++++ PROVIDED INFORMATION

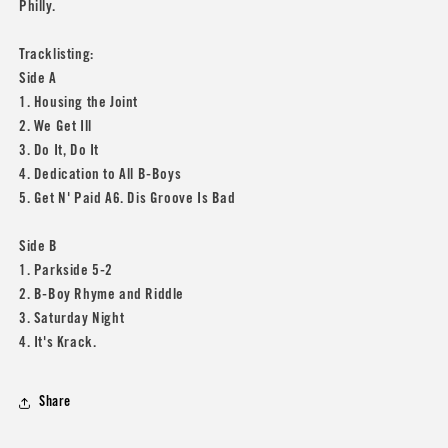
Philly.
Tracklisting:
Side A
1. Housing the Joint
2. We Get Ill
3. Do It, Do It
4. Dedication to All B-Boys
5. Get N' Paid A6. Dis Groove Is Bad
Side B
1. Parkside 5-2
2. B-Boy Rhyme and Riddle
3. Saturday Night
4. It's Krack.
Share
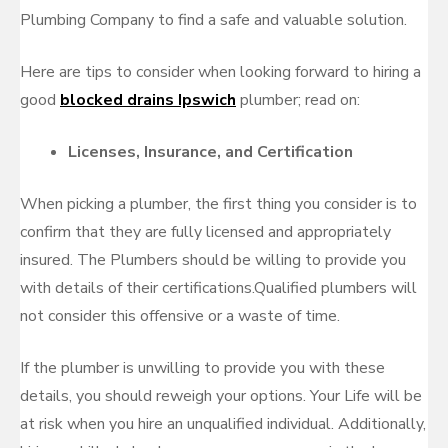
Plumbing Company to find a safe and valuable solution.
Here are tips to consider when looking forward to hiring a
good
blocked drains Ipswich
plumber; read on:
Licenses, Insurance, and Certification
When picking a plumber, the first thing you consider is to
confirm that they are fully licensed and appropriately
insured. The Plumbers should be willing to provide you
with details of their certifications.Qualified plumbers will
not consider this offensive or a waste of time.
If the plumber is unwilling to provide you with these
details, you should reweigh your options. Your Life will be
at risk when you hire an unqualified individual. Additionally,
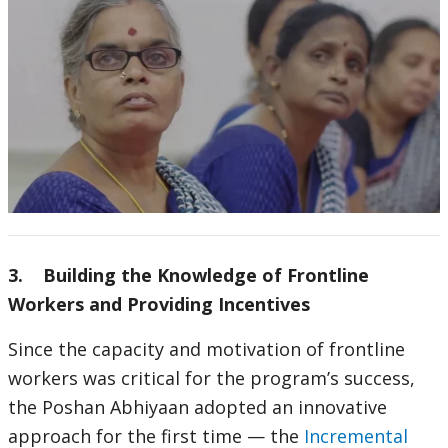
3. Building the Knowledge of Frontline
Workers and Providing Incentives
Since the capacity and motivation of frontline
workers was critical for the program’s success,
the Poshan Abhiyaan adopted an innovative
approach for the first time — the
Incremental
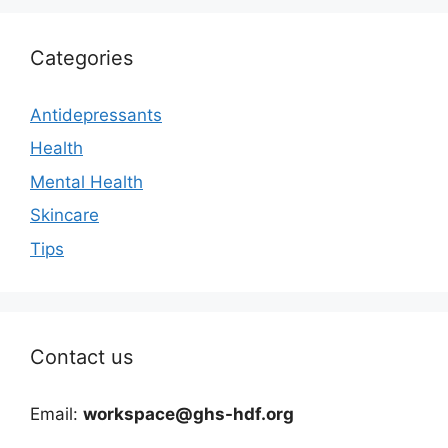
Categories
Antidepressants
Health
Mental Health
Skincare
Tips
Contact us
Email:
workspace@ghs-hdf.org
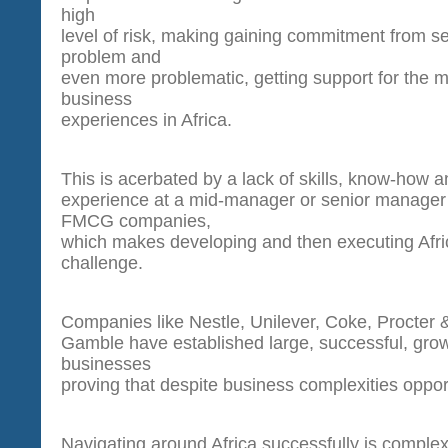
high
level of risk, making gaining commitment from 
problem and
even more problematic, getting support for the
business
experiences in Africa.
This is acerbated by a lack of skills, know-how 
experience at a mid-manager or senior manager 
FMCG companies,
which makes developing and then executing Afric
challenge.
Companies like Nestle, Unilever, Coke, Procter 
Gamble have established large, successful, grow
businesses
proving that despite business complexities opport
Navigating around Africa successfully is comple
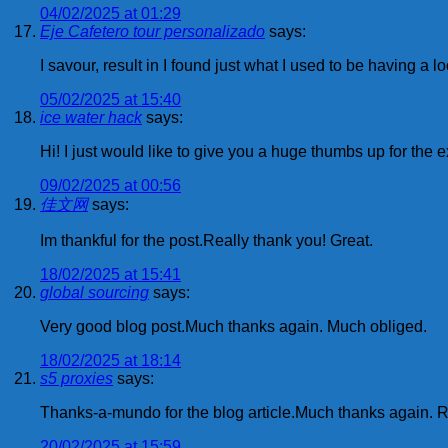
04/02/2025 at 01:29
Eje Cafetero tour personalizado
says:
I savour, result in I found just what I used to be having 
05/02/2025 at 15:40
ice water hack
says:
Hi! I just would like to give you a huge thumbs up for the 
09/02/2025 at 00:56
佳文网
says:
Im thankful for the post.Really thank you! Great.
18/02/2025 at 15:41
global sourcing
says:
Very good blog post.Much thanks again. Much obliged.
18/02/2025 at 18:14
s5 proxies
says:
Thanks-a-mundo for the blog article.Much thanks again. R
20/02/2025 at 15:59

++++++++
++++ PROVIDED INFORMATION

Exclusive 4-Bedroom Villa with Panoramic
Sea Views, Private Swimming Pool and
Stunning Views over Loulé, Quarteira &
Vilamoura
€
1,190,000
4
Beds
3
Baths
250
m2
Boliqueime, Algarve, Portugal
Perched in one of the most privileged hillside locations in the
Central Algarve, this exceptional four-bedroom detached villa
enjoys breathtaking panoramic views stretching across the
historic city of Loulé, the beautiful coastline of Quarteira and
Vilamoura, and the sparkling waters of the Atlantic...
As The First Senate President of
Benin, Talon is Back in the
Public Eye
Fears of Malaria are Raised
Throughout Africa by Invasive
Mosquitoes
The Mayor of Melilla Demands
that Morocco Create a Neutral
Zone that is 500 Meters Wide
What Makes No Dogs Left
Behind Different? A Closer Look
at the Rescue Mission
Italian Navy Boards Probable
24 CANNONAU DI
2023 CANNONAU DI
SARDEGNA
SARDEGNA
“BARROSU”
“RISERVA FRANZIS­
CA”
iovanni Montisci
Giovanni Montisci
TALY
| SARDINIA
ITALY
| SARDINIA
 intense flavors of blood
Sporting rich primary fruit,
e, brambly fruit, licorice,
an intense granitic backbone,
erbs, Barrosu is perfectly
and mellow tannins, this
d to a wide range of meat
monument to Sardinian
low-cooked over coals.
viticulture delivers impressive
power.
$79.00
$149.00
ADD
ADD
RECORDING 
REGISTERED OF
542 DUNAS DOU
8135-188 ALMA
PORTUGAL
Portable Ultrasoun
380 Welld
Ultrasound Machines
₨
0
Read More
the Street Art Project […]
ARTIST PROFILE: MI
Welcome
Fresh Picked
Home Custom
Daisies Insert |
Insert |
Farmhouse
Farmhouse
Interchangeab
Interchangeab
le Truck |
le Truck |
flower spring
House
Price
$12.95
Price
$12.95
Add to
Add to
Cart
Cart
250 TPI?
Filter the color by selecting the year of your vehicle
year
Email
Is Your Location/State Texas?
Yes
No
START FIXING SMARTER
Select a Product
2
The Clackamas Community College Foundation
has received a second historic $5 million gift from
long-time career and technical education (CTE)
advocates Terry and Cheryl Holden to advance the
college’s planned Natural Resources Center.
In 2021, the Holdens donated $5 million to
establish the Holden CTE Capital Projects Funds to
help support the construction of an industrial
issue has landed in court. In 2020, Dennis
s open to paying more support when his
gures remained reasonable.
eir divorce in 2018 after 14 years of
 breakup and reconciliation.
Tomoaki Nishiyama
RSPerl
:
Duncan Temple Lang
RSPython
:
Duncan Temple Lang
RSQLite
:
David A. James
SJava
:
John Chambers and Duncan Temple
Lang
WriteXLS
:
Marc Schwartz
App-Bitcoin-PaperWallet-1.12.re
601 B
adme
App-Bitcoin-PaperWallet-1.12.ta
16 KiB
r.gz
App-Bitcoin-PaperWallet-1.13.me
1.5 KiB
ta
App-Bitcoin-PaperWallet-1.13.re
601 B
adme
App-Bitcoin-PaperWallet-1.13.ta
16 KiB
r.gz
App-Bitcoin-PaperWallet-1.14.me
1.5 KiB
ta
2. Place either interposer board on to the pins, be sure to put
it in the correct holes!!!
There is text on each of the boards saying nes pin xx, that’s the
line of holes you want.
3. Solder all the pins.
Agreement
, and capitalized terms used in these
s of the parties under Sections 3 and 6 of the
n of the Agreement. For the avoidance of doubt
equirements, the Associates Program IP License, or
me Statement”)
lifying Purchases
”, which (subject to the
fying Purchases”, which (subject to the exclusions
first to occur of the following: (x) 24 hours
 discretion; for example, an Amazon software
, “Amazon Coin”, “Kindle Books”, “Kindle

++++++++

*REQUIRED WORK*. If a line in the entries contains "Loulé", copy it.

*EXERCISE SOLUTION*.
Stunning Views over Loulé, Quarteira &
historic city of Loulé, the beautiful coastline of Quarteira and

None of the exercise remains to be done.